▶ **What the task requires**
Retype the entries exactly, but skip the pictures.
• • • • • • •
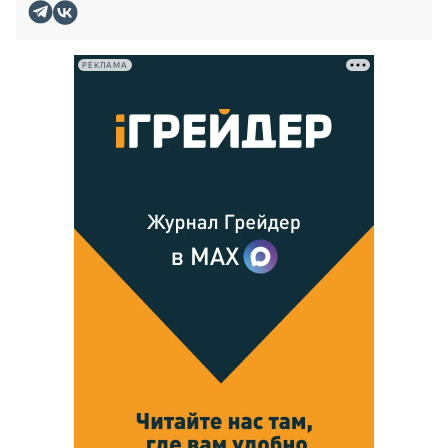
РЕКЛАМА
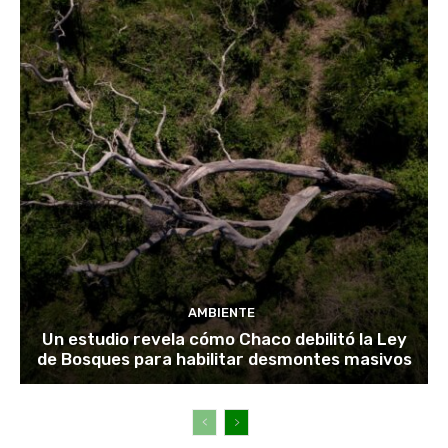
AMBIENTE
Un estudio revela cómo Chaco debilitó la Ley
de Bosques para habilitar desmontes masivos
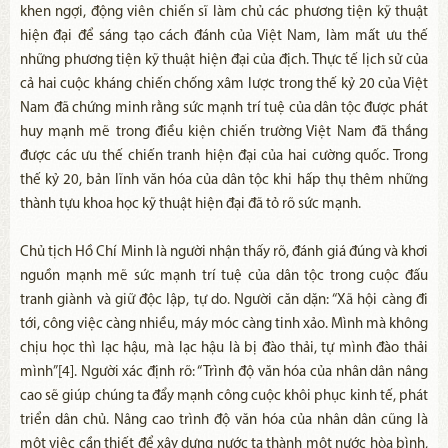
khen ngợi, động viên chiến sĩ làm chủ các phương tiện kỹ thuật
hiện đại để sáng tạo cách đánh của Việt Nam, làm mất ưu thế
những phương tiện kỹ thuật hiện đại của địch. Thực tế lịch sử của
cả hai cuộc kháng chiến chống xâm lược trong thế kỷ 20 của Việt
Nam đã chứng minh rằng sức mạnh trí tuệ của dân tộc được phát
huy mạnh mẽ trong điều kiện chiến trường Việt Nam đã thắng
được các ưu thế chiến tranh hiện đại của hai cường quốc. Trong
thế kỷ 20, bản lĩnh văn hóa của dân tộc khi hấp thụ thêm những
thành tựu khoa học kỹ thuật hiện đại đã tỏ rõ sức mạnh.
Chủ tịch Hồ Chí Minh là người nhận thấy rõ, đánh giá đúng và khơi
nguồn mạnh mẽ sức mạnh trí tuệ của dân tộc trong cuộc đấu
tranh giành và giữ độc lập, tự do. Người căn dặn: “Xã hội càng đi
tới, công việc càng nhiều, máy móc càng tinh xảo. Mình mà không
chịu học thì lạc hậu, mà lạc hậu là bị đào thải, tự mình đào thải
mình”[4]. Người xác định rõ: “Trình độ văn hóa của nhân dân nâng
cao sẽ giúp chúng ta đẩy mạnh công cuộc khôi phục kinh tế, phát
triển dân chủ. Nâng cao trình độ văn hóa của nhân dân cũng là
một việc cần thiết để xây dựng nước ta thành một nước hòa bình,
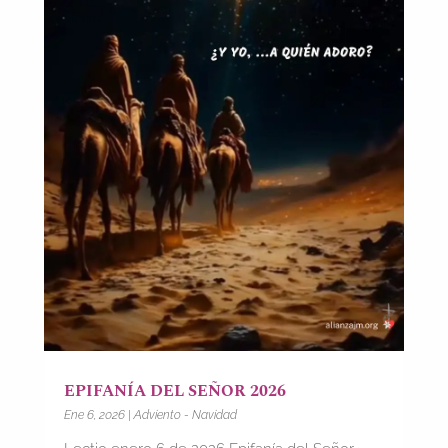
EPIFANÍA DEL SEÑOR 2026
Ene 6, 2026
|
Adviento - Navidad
• • • • • • •
▶ **Solved exercise**
РЕКЛАМА
AMBIENTE
Un estudio revela cómo Chaco debilitó la Ley
de Bosques para habilitar desmontes masivos
khen ngợi, động viên chiến sĩ làm chủ các phương tiện kỹ thuật
hiện đại để sáng tạo cách đánh của Việt Nam, làm mất ưu thế
những phương tiện kỹ thuật hiện đại của địch. Thực tế lịch sử của
cả hai cuộc kháng chiến chống xâm lược trong thế kỷ 20 của Việt
Nam đã chứng minh rằng sức mạnh trí tuệ của dân tộc được phát
huy mạnh mẽ trong điều kiện chiến trường Việt Nam đã thắng
được các ưu thế chiến tranh hiện đại của hai cường quốc. Trong
thế kỷ 20, bản lĩnh văn hóa của dân tộc khi hấp thụ thêm những
thành tựu khoa học kỹ thuật hiện đại đã tỏ rõ sức mạnh.
Chủ tịch Hồ Chí Minh là người nhận thấy rõ, đánh giá đúng và khơi
nguồn mạnh mẽ sức mạnh trí tuệ của dân tộc trong cuộc đấu
tranh giành và giữ độc lập, tự do. Người căn dặn: “Xã hội càng đi
tới, công việc càng nhiều, máy móc càng tinh xảo. Mình mà không
chịu học thì lạc hậu, mà lạc hậu là bị đào thải, tự mình đào thải
mình”[4]. Người xác định rõ: “Trình độ văn hóa của nhân dân nâng
cao sẽ giúp chúng ta đẩy mạnh công cuộc khôi phục kinh tế, phát
triển dân chủ. Nâng cao trình độ văn hóa của nhân dân cũng là
một việc cần thiết để xây dựng nước ta thành một nước hòa bình,
EPIFANÍA DEL SEÑOR 2026
Ene 6, 2026
|
Adviento - Navidad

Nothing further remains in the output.